“Wake up” such a simple phrase to mentally trip over. But that’s a part of it.
Thinking this world is a sim, some kind of game, unreal. Making connections to the prophetic end of days. Wondering why I chose this. “Wake up”, its still echoing inside my head.
Scared of what it all means, scared it’s going to get much worse. The end of an age in human advancement.
Wondering if I chose this and I just don’t remember. I don’t trust my memories, can’t place some of them.
Still believe I’m divine, still stuck.
Tired of this same old thing. Same old delusions. Not to say I want new delusions, I’m just tired of it all. Want to take a break from myself for a while.
Oh man , the simulation delusion sucks. I hated that feeling. For me I thought the world was like a video game. I even stole some food from the supermarket cos I thought people weren’t sentient.
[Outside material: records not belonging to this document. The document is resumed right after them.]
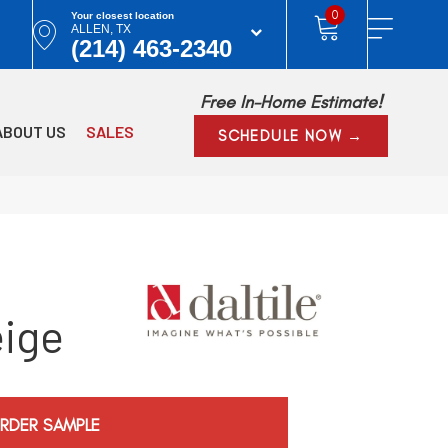
0
Your closest location
ALLEN, TX
(214) 463-2340
Free In-Home Estimate!
ABOUT US
SALES
SCHEDULE NOW →
eige
RDER SAMPLE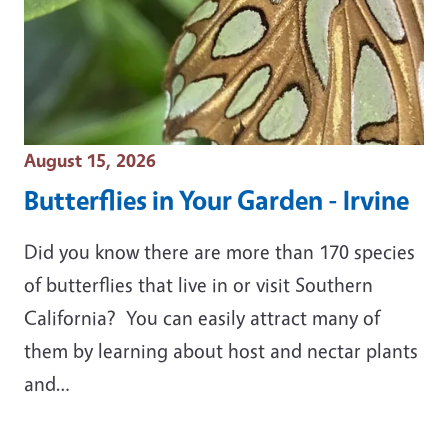
Event Date
August 15, 2026
Butterflies in Your Garden - Irvine
Did you know there are more than 170 species
of butterflies that live in or visit Southern
California? You can easily attract many of
them by learning about host and nectar plants
and…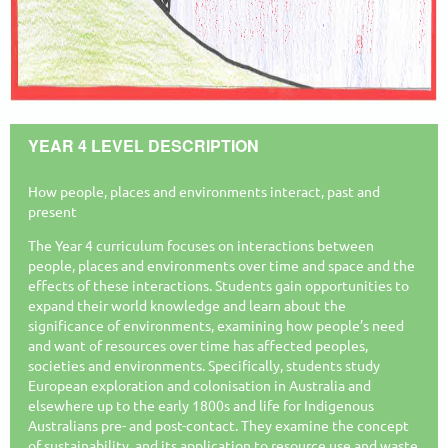
YEAR 4 LEVEL DESCRIPTION
How people, places and environments interact, past and
present
The Year 4 curriculum focuses on interactions between
people, places and environments over time and space and the
effects of these interactions. Students gain opportunities to
expand their world knowledge and learn about the
significance of environments, examining how people’s need
and want of resources over time has affected peoples,
societies and environments. Specifically, students study
European exploration and colonisation in Australia and
elsewhere up to the early 1800s and life for Indigenous
Australians pre- and post-contact. They examine the concept
of sustainability, and its application to resource use and waste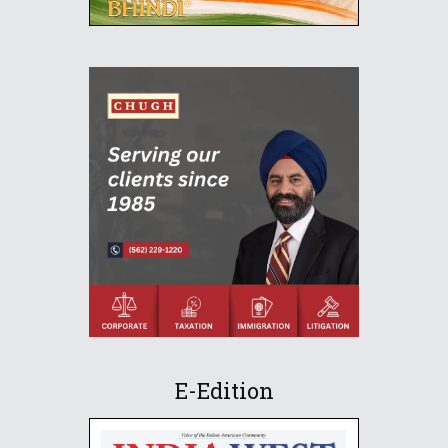
E-Edition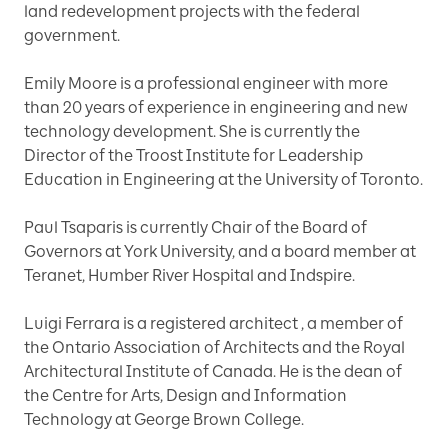
land redevelopment projects with the federal
government.
Emily Moore is a professional engineer with more
than 20 years of experience in engineering and new
technology development. She is currently the
Director of the Troost Institute for Leadership
Education in Engineering at the University of Toronto.
Paul Tsaparis is currently Chair of the Board of
Governors at York University, and a board member at
Teranet, Humber River Hospital and Indspire.
Luigi Ferrara is a registered architect , a member of
the Ontario Association of Architects and the Royal
Architectural Institute of Canada. He is the dean of
the Centre for Arts, Design and Information
Technology at George Brown College.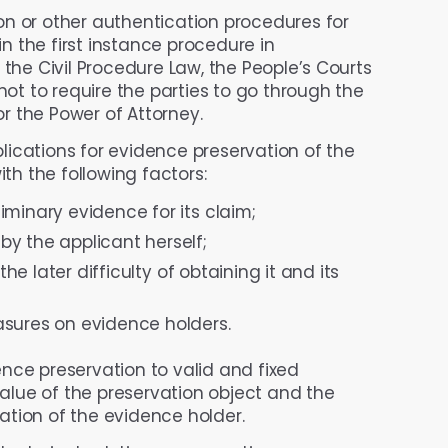
ion or other authentication procedures for
 the first instance procedure in
 the Civil Procedure Law, the People’s Courts
t to require the parties to go through the
r the Power of Attorney.
lications for evidence preservation of the
ith the following factors:
minary evidence for its claim;
y the applicant herself;
the later difficulty of obtaining it and its
asures on evidence holders.
ence preservation to valid and fixed
lue of the preservation object and the
tion of the evidence holder.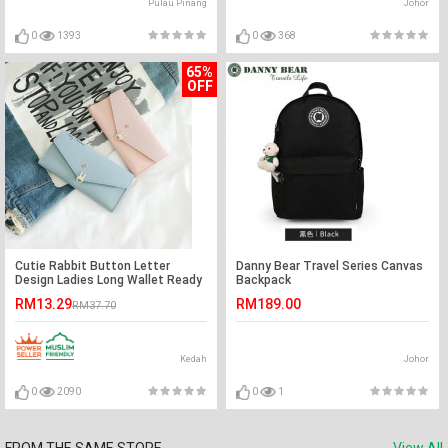
Pulau Pinang
Johor
0
1393
0
368
65%
OFF
Cutie Rabbit Button Letter
Danny Bear Travel Series Canvas
Design Ladies Long Wallet Ready
Backpack
Stock
RM13.29
RM189.00
RM37.70
Kedah
Johor
0
2090
0
1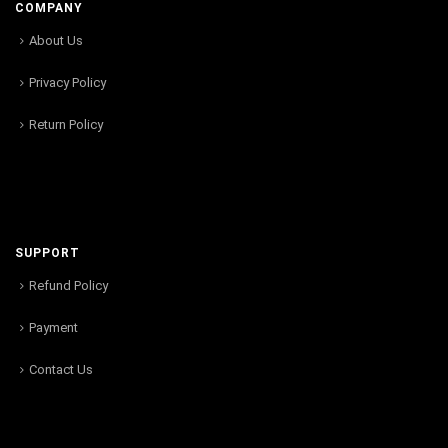
COMPANY
About Us
Privacy Policy
Return Policy
SUPPORT
Refund Policy
Payment
Contact Us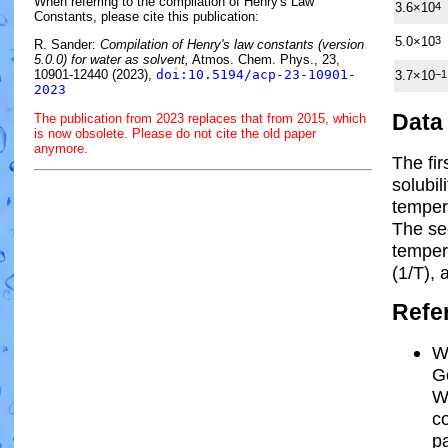
When referring to the compilation of Henry's Law
3.6×10
4
Constants, please cite this publication:
5.0×10
3
R. Sander:
Compilation of Henry's law constants (version
5.0.0) for water as solvent,
Atmos. Chem. Phys., 23,
10901-12440 (2023),
doi:10.5194/acp-23-10901-
3.7×10
−1
2023
Data
The publication from 2023 replaces that from 2015, which
is now obsolete. Please do not cite the old paper
anymore.
The fi
solubil
temper
The se
tempe
(1/
T
)
, 
Refe
W
Go
W
c
pa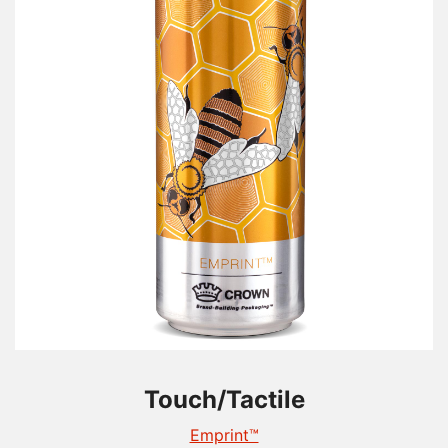
Touch/Tactile
Touch/Tactile
Touch/Tactile
TactileEdge™
Emprint™
Tactile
A bad day fishing is still better than a good day at work. I am so happy about my off days. I think i am free of financial fears. I can go to so many places by public transport. Forrest,ocean,lake,river,city. Friends living far away where i can camp. I think i broke free out of my mental cage. When the system wouldn’t be so fcked up i even could get a suitable job.
I think it all stems from the way the brain disconnects from the rational world… things just don’t feel real anymore.
I’m not being recorded or followed and I’m not god or divine. I’m just a schizoaffective man who knows what he has and has gotten past the delusions with the help of medicine and time.
Life is really nice and boring once you get your insight. Best of luck!